* WHAT THIS TASK INVOLVES
Copy each line below that contains "октября".

-- EXERCISE MATERIAL follows --

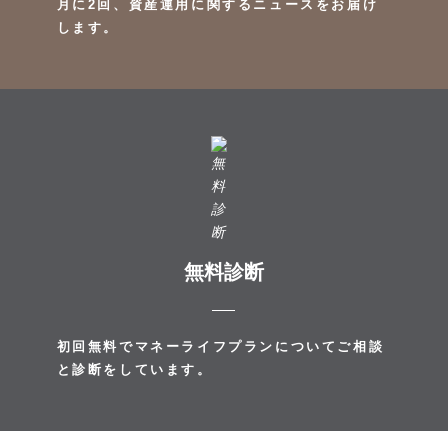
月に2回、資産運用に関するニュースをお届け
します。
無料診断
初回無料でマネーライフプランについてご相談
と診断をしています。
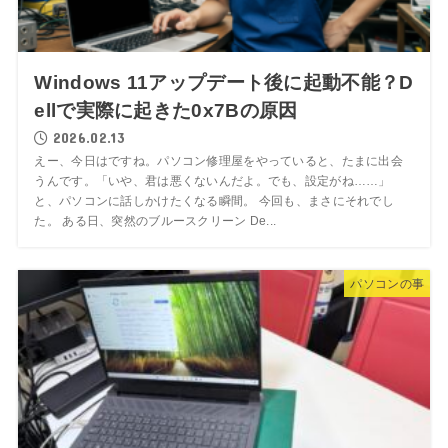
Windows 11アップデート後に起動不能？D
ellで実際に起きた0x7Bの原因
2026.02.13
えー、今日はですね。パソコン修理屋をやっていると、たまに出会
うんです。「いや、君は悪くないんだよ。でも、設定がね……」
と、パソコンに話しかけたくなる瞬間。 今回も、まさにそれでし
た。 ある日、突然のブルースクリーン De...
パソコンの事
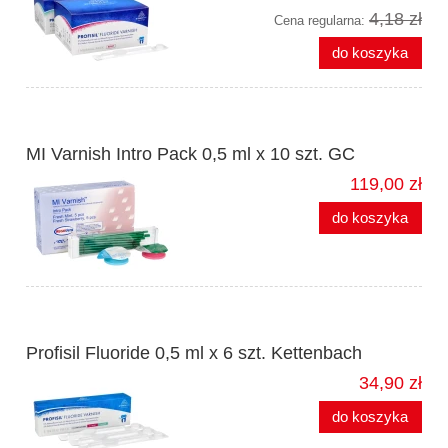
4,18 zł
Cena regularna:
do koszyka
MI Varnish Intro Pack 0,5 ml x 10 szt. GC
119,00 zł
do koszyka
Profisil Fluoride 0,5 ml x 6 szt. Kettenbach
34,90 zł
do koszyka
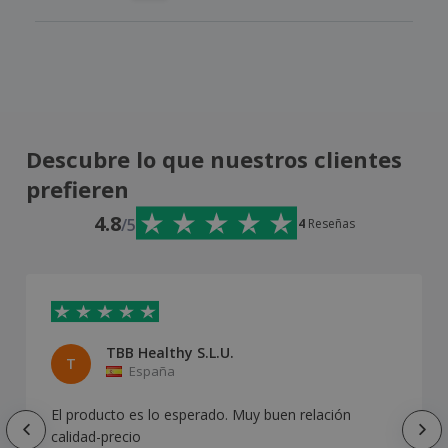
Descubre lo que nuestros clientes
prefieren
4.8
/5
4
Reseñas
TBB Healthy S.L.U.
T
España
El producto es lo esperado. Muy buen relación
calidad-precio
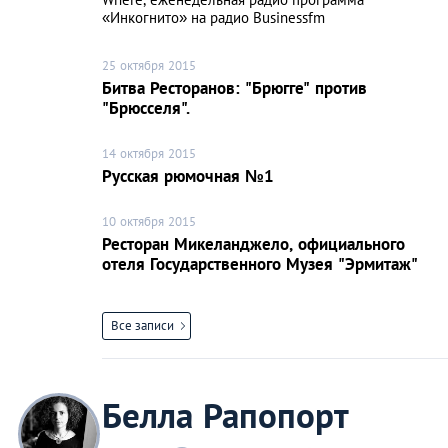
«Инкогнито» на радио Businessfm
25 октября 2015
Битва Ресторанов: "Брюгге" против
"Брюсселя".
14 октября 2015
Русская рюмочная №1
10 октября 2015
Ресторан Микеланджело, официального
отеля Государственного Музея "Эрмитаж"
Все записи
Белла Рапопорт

-- EXERCISE MATERIAL concluded --

* TASK OUTPUT
25 октября 2015
14 октября 2015
10 октября 2015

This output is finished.